The subseries documents PS's ongoing artistic activity, including
interviews, performances, and recordings. The bulk of the subseries consists of
PS writings from 1999 to 2007 and her memoir,
Arranged alphabetically by file unit.
This subseries consists of appointment books and diary pages that PS
fashioned as "a duty book - a way of life." The volumes maintained the
operating information she needed to manage her household and professional
activities. As such the volumes contain grocery lists, MacColl family medical
appointments, meeting dates, phone numbers and addresses, repair work to be
done, song lists, to-do lists, and trip planning. Volumes for the years
1974-1989 also include appointments and events related to Ewan MacColl.
Arranged chronologically.
The subseries supplements images found in the PS and M/S series: portraits
of PS taken by professional photographers, snapshots with friends and family,
photographs taken by PS in Europe and China, and MacColl/Seeger family slides.
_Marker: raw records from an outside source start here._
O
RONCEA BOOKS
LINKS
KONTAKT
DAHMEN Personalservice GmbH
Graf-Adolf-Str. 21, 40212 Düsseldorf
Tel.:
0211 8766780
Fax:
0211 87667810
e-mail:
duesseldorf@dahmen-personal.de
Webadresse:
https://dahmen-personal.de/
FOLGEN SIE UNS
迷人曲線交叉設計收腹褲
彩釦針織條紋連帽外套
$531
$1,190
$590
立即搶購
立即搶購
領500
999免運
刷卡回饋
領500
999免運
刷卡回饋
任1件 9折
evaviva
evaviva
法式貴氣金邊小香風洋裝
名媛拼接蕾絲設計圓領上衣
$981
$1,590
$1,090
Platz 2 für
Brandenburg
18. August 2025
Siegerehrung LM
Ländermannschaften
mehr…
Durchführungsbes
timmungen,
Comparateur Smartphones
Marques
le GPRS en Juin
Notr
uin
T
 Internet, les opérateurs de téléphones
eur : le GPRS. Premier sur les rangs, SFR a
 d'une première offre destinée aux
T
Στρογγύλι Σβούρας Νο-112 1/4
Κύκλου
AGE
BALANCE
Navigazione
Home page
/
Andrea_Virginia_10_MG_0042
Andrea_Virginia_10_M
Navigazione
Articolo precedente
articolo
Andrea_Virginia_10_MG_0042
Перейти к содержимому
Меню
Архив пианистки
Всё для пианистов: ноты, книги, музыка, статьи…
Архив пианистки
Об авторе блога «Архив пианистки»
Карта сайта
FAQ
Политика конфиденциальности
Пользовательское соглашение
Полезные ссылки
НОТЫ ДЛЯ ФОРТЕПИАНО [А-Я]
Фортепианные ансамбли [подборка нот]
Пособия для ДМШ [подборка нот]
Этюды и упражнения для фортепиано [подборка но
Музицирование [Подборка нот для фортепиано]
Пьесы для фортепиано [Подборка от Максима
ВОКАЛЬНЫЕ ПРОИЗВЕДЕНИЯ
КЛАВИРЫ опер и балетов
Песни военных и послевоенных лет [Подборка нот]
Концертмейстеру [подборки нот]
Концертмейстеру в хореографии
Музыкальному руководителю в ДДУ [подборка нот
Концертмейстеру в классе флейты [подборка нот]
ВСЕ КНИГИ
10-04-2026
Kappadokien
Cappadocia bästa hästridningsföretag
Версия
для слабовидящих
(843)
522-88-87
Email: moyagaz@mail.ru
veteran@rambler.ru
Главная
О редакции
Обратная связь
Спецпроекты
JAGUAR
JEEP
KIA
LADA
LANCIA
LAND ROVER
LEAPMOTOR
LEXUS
These last appear to duplicate those in the M/S Photographs subseries.
Materials include black and white and color negatives, prints, slides, and
transparencies.
Arranged in topical groups: portraits, snapshots, family photographs, Peg's General Slides, and Peg and Ewan's selected slides.
Slides are arranged by slide box number as received from the donor. Many of the images appear to come from or duplicate those in the Photograph and Slide sets located in the MacColl/Seeger Photographs subseries. The accompanying slide index is not completely reliable as to topical or personal information.
The Seeger Family Members Chart provides names and relationships for four generations of Charles Seeger's family.
The Ruth Crawford Seeger Holograph Music Manuscripts and Folk Materials Microfilm Contents List is the original list created when the items were microfilmed by the Library of Congress. It contains additional descriptive details for items in the finding aid.
The 2006 Ruskin College container list is attached as a reference point to the arrangement of the collection at the time of its transfer to the Library of Congress Music Division.
This index provides access to the photocopied MacColl/Seeger album sleeves and inserts located in the Recording Activity subseries.